Who This Book Is For
We designed this book mainly for data scientists and data engineers looking to use Apache Spark. The two roles have slightly different needs, but in reality, most application development covers a bit of both, so we think the material will be useful in both cases. Specifically, in our minds, the data scientist workload focuses more on interactively querying data to answer questions and build statistical models, while the data engineer job focuses on writing maintainable, repeatable production applications-either to use the data scientist’s models in practice, or just to prepare data for further analysis (e.g., building a data ingest pipeline). However, we often see with Spark that these roles blur. For instance, data scientists are able to package production applications without too much hassle and data engineers use interactive analysis to understand and inspect their data to build and maintain pipelines.

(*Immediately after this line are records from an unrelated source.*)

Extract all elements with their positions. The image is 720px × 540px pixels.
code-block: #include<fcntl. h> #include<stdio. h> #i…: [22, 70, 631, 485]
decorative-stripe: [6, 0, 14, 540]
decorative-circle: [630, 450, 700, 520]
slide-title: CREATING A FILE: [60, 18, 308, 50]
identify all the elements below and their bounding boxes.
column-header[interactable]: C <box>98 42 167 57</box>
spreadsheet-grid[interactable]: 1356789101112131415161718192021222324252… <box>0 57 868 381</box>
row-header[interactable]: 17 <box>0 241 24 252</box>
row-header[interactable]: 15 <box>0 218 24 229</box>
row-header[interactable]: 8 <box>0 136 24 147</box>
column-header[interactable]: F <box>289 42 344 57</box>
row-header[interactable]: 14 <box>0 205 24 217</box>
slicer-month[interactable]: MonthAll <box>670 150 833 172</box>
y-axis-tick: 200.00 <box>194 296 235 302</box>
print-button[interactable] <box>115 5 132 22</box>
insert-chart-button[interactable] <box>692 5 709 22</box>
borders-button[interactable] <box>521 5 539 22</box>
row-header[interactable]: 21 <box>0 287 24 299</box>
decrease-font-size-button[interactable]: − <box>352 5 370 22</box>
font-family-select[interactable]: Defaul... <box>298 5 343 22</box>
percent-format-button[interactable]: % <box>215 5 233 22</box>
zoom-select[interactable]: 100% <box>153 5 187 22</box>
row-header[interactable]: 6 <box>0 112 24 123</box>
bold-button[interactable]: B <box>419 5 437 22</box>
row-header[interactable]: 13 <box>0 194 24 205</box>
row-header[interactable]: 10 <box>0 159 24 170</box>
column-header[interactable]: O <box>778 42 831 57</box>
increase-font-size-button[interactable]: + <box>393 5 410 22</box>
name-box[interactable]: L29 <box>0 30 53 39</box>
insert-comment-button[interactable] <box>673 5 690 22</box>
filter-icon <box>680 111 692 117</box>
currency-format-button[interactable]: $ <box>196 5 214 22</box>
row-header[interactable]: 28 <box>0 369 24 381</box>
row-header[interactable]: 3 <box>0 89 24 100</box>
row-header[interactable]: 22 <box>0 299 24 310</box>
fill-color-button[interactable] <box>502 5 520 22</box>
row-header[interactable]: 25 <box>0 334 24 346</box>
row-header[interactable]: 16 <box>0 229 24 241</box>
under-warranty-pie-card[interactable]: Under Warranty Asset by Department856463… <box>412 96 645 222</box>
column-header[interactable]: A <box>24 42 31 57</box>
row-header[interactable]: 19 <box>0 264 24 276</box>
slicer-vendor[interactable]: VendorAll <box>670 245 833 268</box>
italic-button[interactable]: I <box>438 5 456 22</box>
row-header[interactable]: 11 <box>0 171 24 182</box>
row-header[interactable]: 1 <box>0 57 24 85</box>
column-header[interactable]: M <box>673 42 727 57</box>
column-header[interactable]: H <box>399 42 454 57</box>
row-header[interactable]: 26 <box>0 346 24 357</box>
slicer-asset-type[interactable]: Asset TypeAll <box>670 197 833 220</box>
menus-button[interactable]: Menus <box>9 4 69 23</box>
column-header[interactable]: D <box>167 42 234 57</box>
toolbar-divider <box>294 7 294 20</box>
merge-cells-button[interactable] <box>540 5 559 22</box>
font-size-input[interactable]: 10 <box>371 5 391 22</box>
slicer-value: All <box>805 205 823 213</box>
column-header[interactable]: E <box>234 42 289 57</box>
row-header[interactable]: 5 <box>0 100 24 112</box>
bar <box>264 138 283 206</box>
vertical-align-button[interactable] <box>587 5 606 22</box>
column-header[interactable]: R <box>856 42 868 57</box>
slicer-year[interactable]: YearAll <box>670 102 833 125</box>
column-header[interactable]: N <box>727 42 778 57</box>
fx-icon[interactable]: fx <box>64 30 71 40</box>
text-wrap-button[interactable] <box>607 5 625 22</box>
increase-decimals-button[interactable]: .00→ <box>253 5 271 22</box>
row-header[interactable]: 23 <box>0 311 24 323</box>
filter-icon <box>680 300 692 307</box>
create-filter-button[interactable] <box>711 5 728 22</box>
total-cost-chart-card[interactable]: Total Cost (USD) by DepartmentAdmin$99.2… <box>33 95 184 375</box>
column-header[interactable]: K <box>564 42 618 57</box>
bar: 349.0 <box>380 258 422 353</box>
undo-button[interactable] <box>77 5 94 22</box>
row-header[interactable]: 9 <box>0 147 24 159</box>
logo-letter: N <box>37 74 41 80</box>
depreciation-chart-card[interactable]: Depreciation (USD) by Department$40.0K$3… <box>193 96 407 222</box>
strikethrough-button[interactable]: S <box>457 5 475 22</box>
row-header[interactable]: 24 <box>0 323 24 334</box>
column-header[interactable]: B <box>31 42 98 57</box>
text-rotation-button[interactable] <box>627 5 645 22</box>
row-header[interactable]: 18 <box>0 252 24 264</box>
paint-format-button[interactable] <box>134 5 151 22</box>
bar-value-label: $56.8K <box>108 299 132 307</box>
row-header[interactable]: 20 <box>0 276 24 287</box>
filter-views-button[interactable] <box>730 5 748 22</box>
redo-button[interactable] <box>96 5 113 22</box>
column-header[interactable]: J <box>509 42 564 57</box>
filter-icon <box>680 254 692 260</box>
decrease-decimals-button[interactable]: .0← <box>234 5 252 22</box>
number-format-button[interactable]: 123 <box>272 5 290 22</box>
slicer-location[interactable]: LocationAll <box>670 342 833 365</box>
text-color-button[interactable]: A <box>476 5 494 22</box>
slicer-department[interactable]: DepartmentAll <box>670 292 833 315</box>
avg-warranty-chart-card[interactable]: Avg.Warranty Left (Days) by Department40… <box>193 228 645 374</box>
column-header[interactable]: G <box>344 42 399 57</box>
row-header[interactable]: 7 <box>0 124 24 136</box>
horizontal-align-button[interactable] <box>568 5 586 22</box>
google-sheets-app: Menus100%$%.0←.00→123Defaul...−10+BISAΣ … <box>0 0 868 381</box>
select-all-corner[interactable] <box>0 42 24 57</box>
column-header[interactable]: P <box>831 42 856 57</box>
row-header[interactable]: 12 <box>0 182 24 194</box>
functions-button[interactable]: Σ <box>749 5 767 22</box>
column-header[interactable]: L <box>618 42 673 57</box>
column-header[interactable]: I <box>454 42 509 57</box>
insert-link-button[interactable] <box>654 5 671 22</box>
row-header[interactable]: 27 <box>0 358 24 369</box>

While we tried to provide everything data scientists and engineers need to get started, there are some things we didn’t have space to focus on in this book. First, this book does not include in-depth introductions to some of the analytics techniques you can use in Apache Spark, such as machine learning. Instead, we show you how to invoke these techniques using libraries in Spark, assuming you already have a basic background in machine learning. Many full, standalone books exist to cover these techniques in formal detail, so we recommend starting with those if you want to learn about these areas. Second, this book focuses more on application development than on operations and administration (e.g., how to manage an Apache Spark cluster with dozens of users). Nonetheless, we have tried to include comprehensive material on monitoring, debugging, and configuration in Parts V and VI of the book to help engineers get their application running efficiently and tackle day-to-day maintenance. Finally, this book places less emphasis on the older, lower-level APIs in Spark-specifically RDDs and DStreams-to introduce most of the concepts using the newer, higher-level structured APIs. Thus, the book may not be the best fit if you need to maintain an old RDD or DStream application, but should be a great introduction to writing new applications.